The Martian day (or "sol") is a little under 40 minutes longer than Earth's day, and the Martian year is slightly less than two years long. Prior to 2481, Martians used the Arean Calendar, and accounted for the 40 minute difference with a "zero hour" each night during which clocks paused for the interval. However, with the Accord Timekeeping Standardization Act, for official purposes Mars was required to use Accord Universal Time, which has resulted in significant calendrical drift with regard to the Arean Calendar (which many Martians still privately use).
Beyond Luna, Mars, and the Belt lies uncountable kilometers of open space — and then, on the far side of that yawning chasm of emptiness, lie the great gas giants, Jupiter and Saturn. Spectacular in a way that evolution could never have prepared humanity for, these worlds are where the truly, absurdly wealthy — the quadrillionaires — have carved out their private little kingdoms. The handful of sybarites who collectively own over 90% of material wealth in the Accord spend that money here, on private stations and O'Neill cylinders designed to cater to their specific whims and with a view that anyone would kill for. Prototype ansibles, often more expensive than the stations themselves, keep them connected to the media and economic spheres of Terra and Mars, and private jump-shuttles ferry them back and forth to soirees millions of kilometers distant. Trillionaires consider themselves fortunate to be invited to these places; those below them on the social ladder can but watch carefully tailored vids and dream.

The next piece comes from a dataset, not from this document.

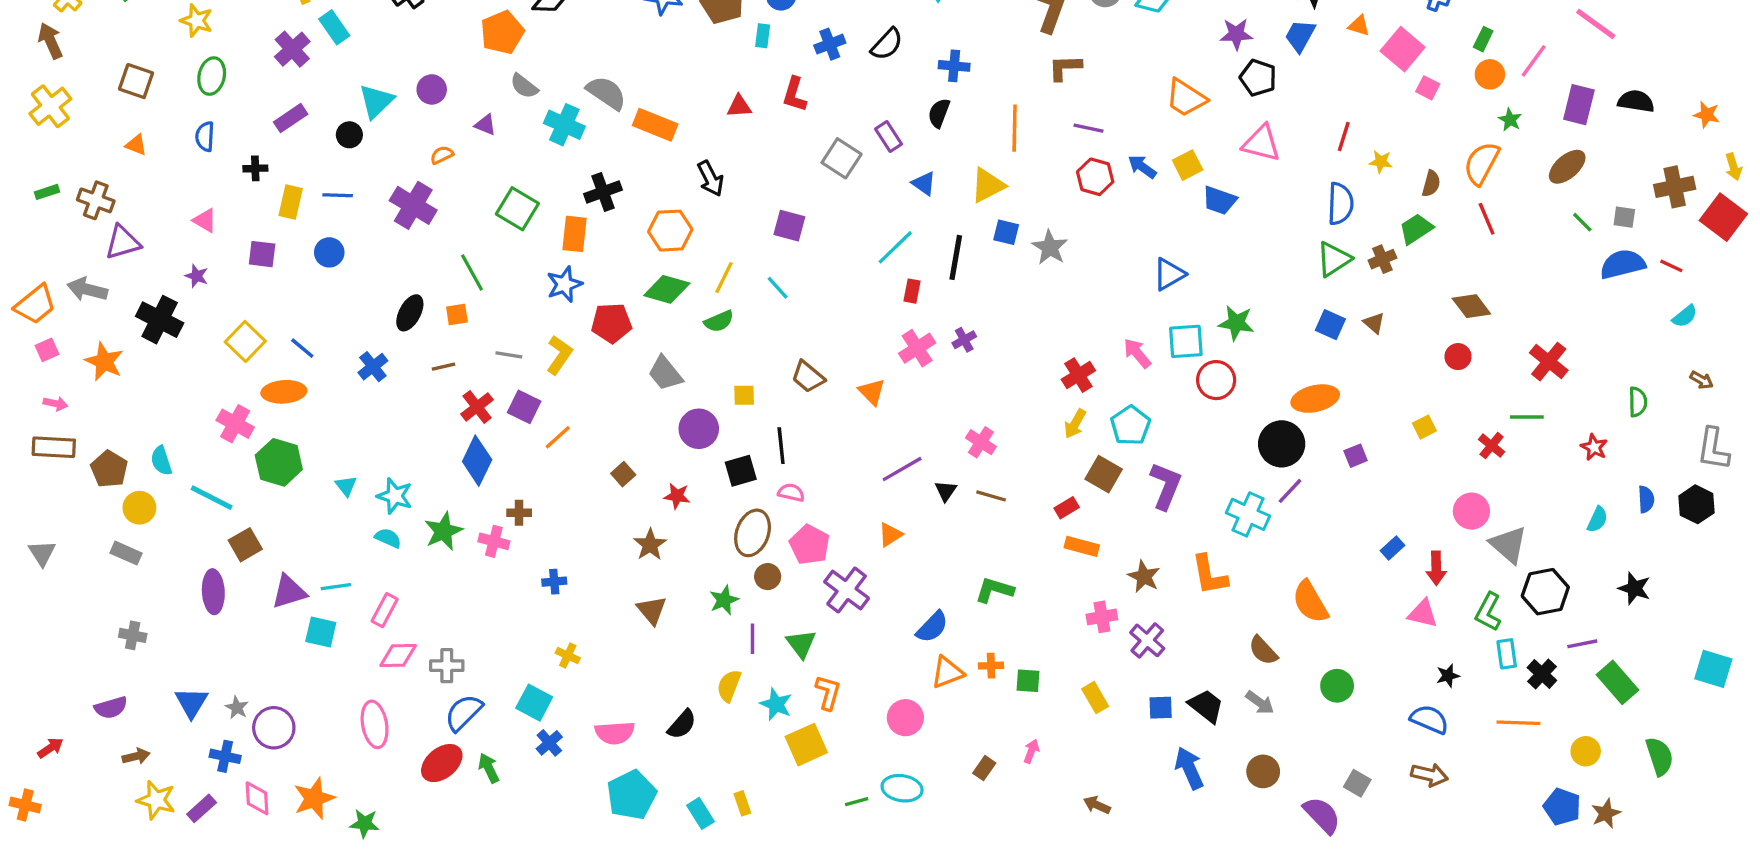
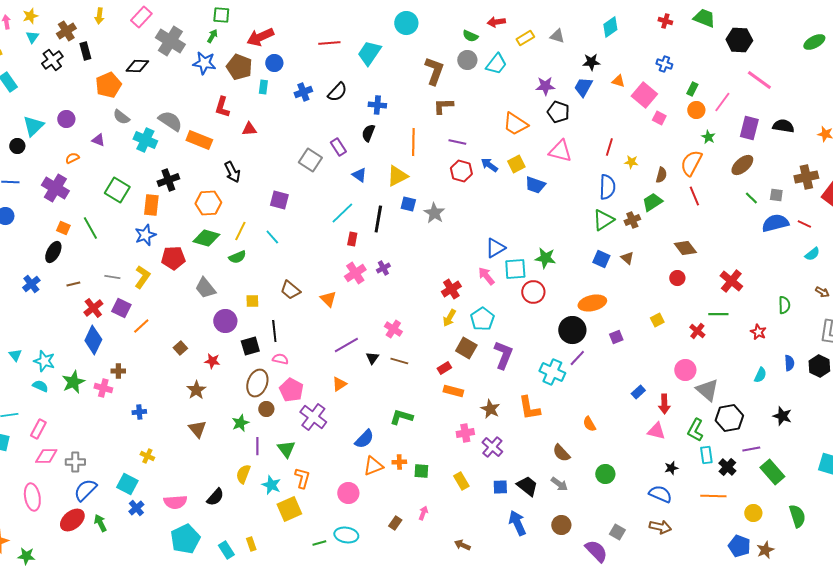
red L-shape: (795, 95) -> (222, 107), moved
blue triangle: (1169, 274) -> (495, 248), moved
orange square: (457, 315) -> (63, 228), moved, turned 32
orange semicircle: (1310, 602) -> (589, 424), size x0.6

The hyper-wealthy aren't the only ones out here, of course; someone has to do the actual work of keeping the stations running, and there are industrial interests as well, particularly around Titan, whose methane lakes are the Sol System's primary source of petrochemicals now that Terra's fossil-fuels have been largely tapped out. The Saturnian moon's low gravity makes it a favorite out-system destination for Luna-born workers who want a bit of elbow room, since the thick atmosphere shields against radiation enough that dome cities can sprawl instead of digging down.